Friday, May 29

Enter the MP200

It has been a hot week here but one thing I did was add a better quality cartridge to the record deck apart from making sure some much played discs were straight to avoid any heat based issues as this house soon gets like an oven.

Some product have a very short in production life, lasting some 12 to 18 months before being replaced or at times more accurately rebranded with a new number and a minor change, others perhaps a hands worth of year and yet tiny number seem to have been around for well eons.

When it comes to the Cartridges for my Marantz turntable that is very true as the keen eyed will spot in this 1981 advertisment a number that still are in production, revised in the late 2000's and renumbered by sticking an extra zero at the end of the model number.

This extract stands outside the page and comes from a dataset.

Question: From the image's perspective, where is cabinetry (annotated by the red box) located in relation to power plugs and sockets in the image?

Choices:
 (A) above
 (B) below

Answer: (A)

When you consider the principals that make records have been around since Berliner at the end of the nineteenth century,  adjusted for "microgrooves" in 1949 and stereo in 1957/8 well you might say what is new when it comes to cartridges beyond a few attempts to "read" the groove optically that haven't really caught on?

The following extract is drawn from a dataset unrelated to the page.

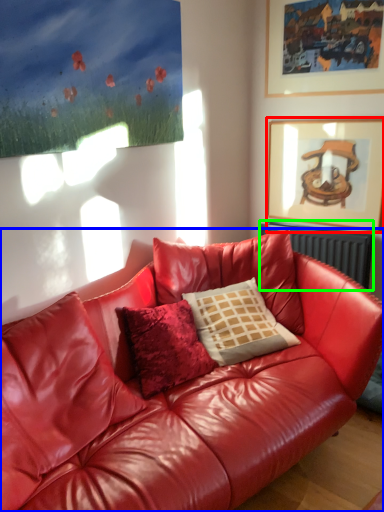 Question: Which is farther away from picture frame (highlighted by a red box)? studio couch (highlighted by a blue box) or radiator (highlighted by a green box)?

Choices:
 (A) studio couch
 (B) radiator

Answer: (A)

Thus if you look at that 1981 add from when I was in the Lower Sixth and spot the MP20 actually what I ended up getting this week was the slightly improved modern version, the MP200 in its "H" version.

The "H" standing for the premounted in a headshell version so I don't gnarl my paws mounting it myself, turning screws.
That's a neater job that I'd of managed!

What you get is a better set of coils to convert the "wobbly" actions of the groove into sound revealing more of the finer timbre of instruments and the use of a less resonant material, boron, for the cantilever that holds and transmits the modulations from the stylus to the coils.

This means you can for instance follow much more of the bass and lead guitar riffs on my eary 80's UK A Hard Day's Night album by the Beatles and the vocals sound very realistic - as if you were in the studio.

Great over forty odd years ago remains great today with subtle improvements along the way while the stylus remains easy to change pull off the original and push on the new unlike moving coil designs that need to be changed by the manufacture or "swapped" under a discount scheme for a new whole cartridge.

To my ears moving iron designs get very close to them with considerable advantages like fuss free stylus changes when they get worn, like you can do it yourself in minutes.

Every 1981 model remains available today in improved forms for a reason: they are all great acrosss a wide variety of music and record decks, the more you spend the more fine detail and sense of spaciousness you can experience from your record collection, new and old.